» What to produce
Copy each line below without leaving any out.

Records for the exercise START

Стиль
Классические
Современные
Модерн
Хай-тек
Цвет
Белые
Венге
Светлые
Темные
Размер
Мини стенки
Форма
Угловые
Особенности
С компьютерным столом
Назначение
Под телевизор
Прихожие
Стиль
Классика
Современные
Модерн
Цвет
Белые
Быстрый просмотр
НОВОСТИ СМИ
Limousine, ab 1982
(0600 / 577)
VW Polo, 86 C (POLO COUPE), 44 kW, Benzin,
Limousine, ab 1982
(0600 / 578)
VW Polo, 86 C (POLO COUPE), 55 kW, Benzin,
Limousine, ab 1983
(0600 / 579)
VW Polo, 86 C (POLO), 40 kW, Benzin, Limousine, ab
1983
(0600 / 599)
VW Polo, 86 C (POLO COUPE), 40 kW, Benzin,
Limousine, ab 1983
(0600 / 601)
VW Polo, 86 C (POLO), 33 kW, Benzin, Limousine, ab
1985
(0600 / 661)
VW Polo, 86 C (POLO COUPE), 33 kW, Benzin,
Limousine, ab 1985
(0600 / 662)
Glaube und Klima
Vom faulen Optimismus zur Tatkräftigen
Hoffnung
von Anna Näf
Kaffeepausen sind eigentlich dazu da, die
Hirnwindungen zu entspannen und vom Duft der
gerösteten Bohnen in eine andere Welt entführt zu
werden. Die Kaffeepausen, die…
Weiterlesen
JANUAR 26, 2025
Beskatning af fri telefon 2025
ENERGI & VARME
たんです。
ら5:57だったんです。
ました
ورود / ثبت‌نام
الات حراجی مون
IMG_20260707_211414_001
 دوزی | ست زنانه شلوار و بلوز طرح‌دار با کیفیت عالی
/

Records for the exercise END

» Exercise output
Стиль
Классические
Современные
Модерн
Хай-тек
Цвет
Белые
Венге
Светлые
Темные
Размер
Мини стенки
Форма
Угловые
Особенности
С компьютерным столом
Назначение
Под телевизор
Прихожие
Стиль
Классика
Современные
Модерн
Цвет
Белые
Быстрый просмотр
НОВОСТИ СМИ
Limousine, ab 1982
(0600 / 577)
VW Polo, 86 C (POLO COUPE), 44 kW, Benzin,
Limousine, ab 1982
(0600 / 578)
VW Polo, 86 C (POLO COUPE), 55 kW, Benzin,
Limousine, ab 1983
(0600 / 579)
VW Polo, 86 C (POLO), 40 kW, Benzin, Limousine, ab
1983
(0600 / 599)
VW Polo, 86 C (POLO COUPE), 40 kW, Benzin,
Limousine, ab 1983
(0600 / 601)
VW Polo, 86 C (POLO), 33 kW, Benzin, Limousine, ab
1985
(0600 / 661)
VW Polo, 86 C (POLO COUPE), 33 kW, Benzin,
Limousine, ab 1985
(0600 / 662)
Glaube und Klima
Vom faulen Optimismus zur Tatkräftigen
Hoffnung
von Anna Näf
Kaffeepausen sind eigentlich dazu da, die
Hirnwindungen zu entspannen und vom Duft der
gerösteten Bohnen in eine andere Welt entführt zu
werden. Die Kaffeepausen, die…
Weiterlesen
JANUAR 26, 2025
Beskatning af fri telefon 2025
ENERGI & VARME
たんです。
ら5:57だったんです。
ました
ورود / ثبت‌نام
الات حراجی مون
IMG_20260707_211414_001
 دوزی | ست زنانه شلوار و بلوز طرح‌دار با کیفیت عالی
/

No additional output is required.